Configuring Windows Failover Cluster Networks

In this blog, I will discuss the overall general practices to be considered when configuring networks in Failover Clusters.

Avoid single points of failure:

Identifying single points of failure and configuring redundancy at every point in the network is very critical to maintain high availability. Redundancy can be maintained by using multiple independent networks or by using NIC Teaming. Several ways of achieving this would be:

· Use multiple physical network adapter cards. Multiple ports of the same multiport card or backplane used for networks introduces a single point of failure.

· Connect network adapter cards to different independent switches. Multiple Vlans patched into a single switch introduces a single point of failure.

· Use of NIC teaming for non-redundant networks, such as client connection, intra-cluster communication, CSV, and Live Migration. In the event of a failure of the current active network card will have the communication move over to the other card in the team.

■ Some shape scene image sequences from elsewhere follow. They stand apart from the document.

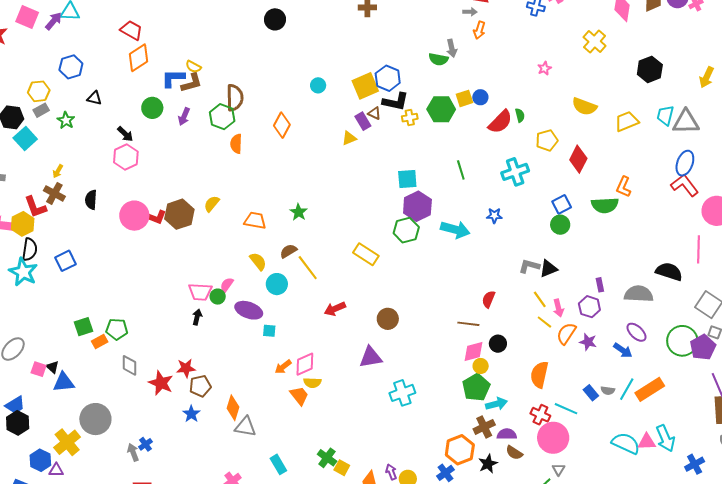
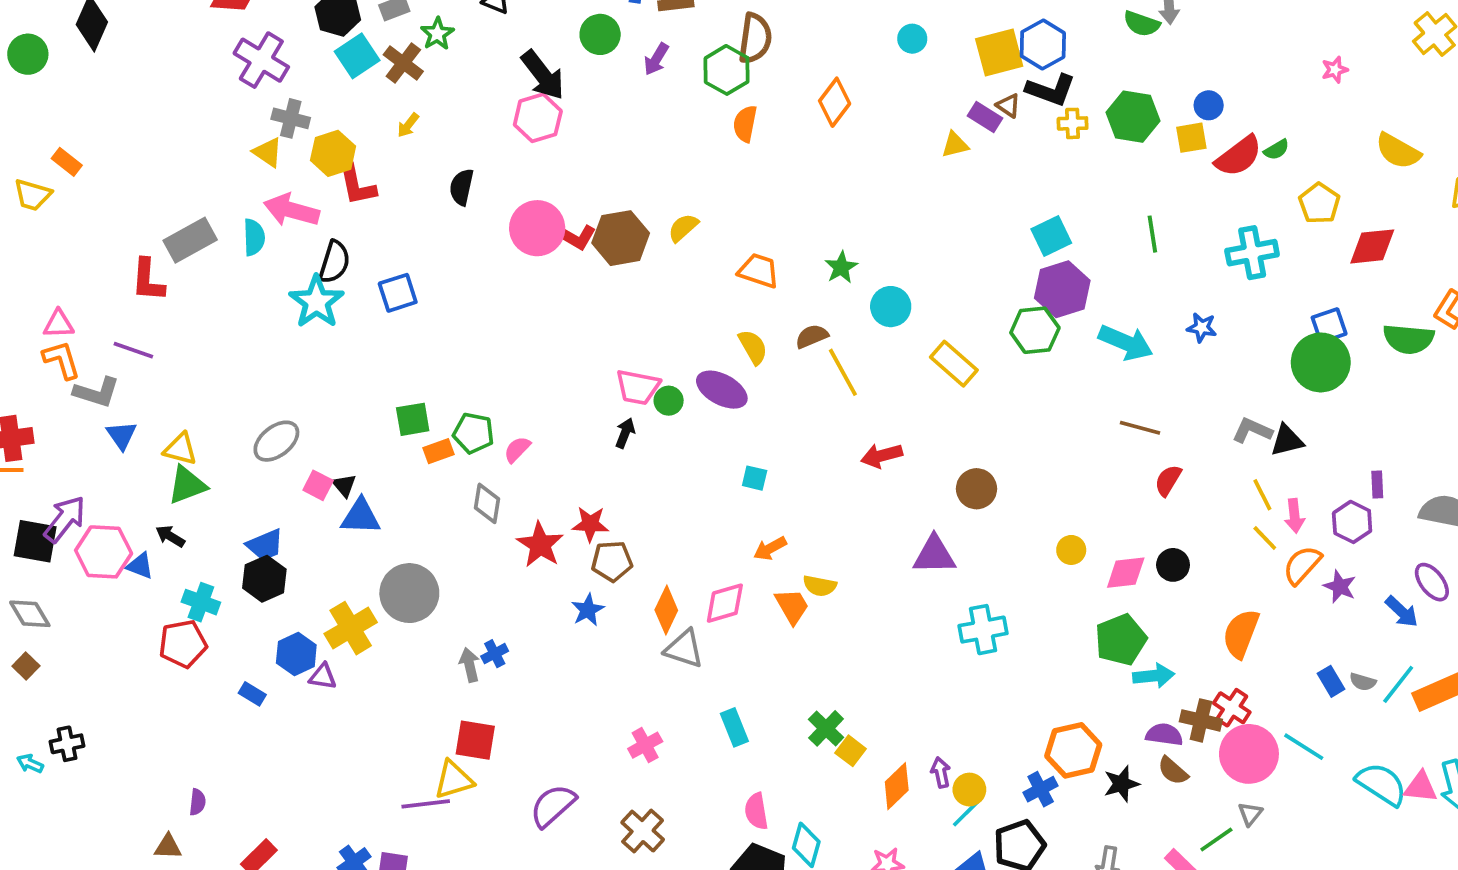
yellow square: (464, 98) -> (1191, 138), moved
green semicircle: (520, 115) -> (1276, 150), turned 64
purple rectangle: (363, 121) -> (985, 117), turned -36
black arrow: (125, 134) -> (543, 75), size x1.6
yellow pentagon: (547, 140) -> (1319, 203), turned -30
red diamond: (578, 159) -> (1372, 246), turned 48
cyan square: (407, 179) -> (1051, 236), turned -30
brown cross: (54, 193) -> (403, 63), moved
yellow hexagon: (23, 224) -> (333, 153), moved
green circle: (560, 225) -> (1321, 362), size x1.6
cyan circle: (277, 284) -> (891, 307), moved
pink semicircle: (227, 285) -> (517, 449), moved
purple ellipse: (249, 310) -> (722, 390), moved
brown line: (468, 324) -> (1140, 428), moved
pink diamond: (305, 364) -> (725, 603), moved
yellow circle: (481, 366) -> (1071, 550), moved
cyan line: (566, 409) -> (1304, 747), moved
brown cross: (484, 427) -> (1201, 720), moved, turned 30

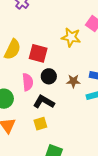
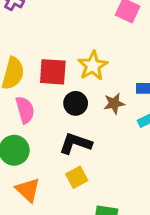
yellow star: (71, 37) -> (93, 66), moved, turned -30
pink semicircle: (28, 82) -> (25, 110), moved

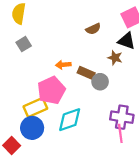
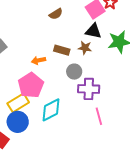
brown semicircle: (93, 29) -> (56, 14), moved
brown rectangle: (86, 73) -> (62, 50), moved
purple cross: (122, 117) -> (89, 89), moved

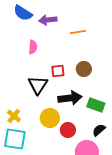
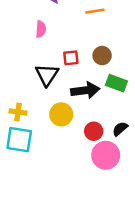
green rectangle: (96, 105) -> (116, 83), moved
yellow cross: (14, 116) -> (18, 112), turned -32
red circle: (68, 130) -> (94, 131), moved

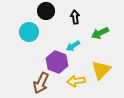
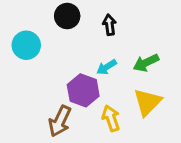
cyan circle: (29, 32) -> (26, 45), moved
green arrow: (100, 33) -> (146, 63), moved
yellow arrow: (76, 81) -> (111, 118), turned 78

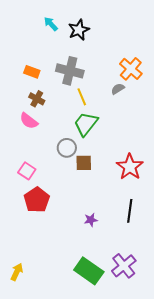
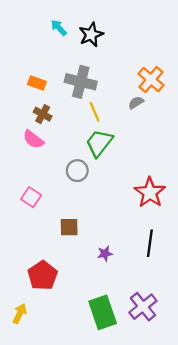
brown square: (84, 163) -> (69, 227), moved
red pentagon: (37, 200) -> (43, 275), moved
green rectangle: (89, 271) -> (103, 312), turned 36

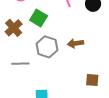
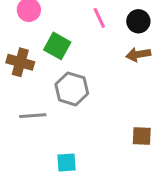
brown cross: (14, 28) -> (20, 62), turned -30
brown arrow: (75, 43) -> (138, 54), moved

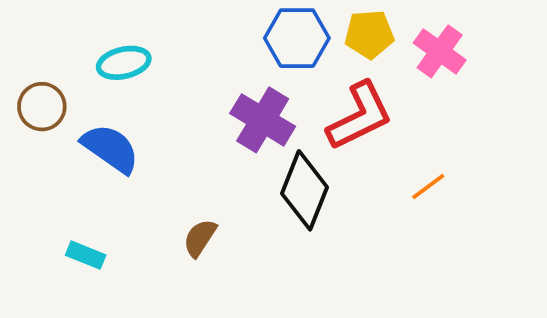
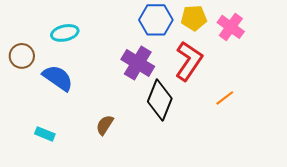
red L-shape: (360, 116) -> (189, 61), turned -30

· Using different types of network adapters eliminates affecting connectivity across all network adapters at the same time if there is an issue with the NIC driver.

· Ensure upstream network resiliency to eliminate a single point of failure between multiple networks.

· The Failover Clustering network driver detects networks on the system by their logical subnet. It is not recommended to assign more than one network adapter per subnet, including IPV6 Link local, as only one card would be used by Cluster and the other ignored.

Network Binding Order:

The Adapters and Bindingstab lists the connections in the order in which the connections are accessed by network services. The order of these connections reflects the order in which generic TCP/IP calls/packets are sent on to the wire.

How to change the binding order of network adapters

  1. Click Start, click Run, type ncpa.cpl, and then click OK. You can see the available connections in the LAN and High-Speed Internet section of the Network Connections window.
  2. Press the <ALT><N> keys on the keyboard to bring up the Advanced Menu.
  3. On the Advanced menu, click Advanced Settings, and then click the Adapters and Bindings tab.
  4. In the Connections area, select the connection that you want to move higher in the list. Use the arrow buttons to move the connection. As a general rule, the card that talks to the network (domain connectivity, routing to other networks, etc should the first bound (top of the list) card.

Cluster nodes are multi-homed systems.  Network priority affects DNS Client for outbound network connectivity.  Network adapters used for client communication should be at the top in the binding order.  Non-routed networks can be placed at lower priority.  In Windows Server 2012/2012R2, the Cluster Network Driver (NETFT.SYS) adapter is automatically placed at the bottom in the binding order list.

Cluster Network Roles:

Cluster networks are automatically created for all logical subnets connected to all nodes in the Cluster.  Each network adapter card connected to a common subnet will be listed in Failover Cluster Manager.  Cluster networks can be configured for different uses.

Name

Value

Description

Disabled for Cluster Communication

0

No cluster communication of any kind sent over this network

Enabled for Cluster Communication only

1

Internal cluster communication and CSV traffic can be sent over this network

Enabled for client and cluster communication

3

Cluster IP Address resources can be created on this network for clients to connect to. Internal and CSV traffic can be sent over this network

Automatic configuration

The Network roles are automatically configured during cluster creation. The above table describes the networks that are configured in a cluster.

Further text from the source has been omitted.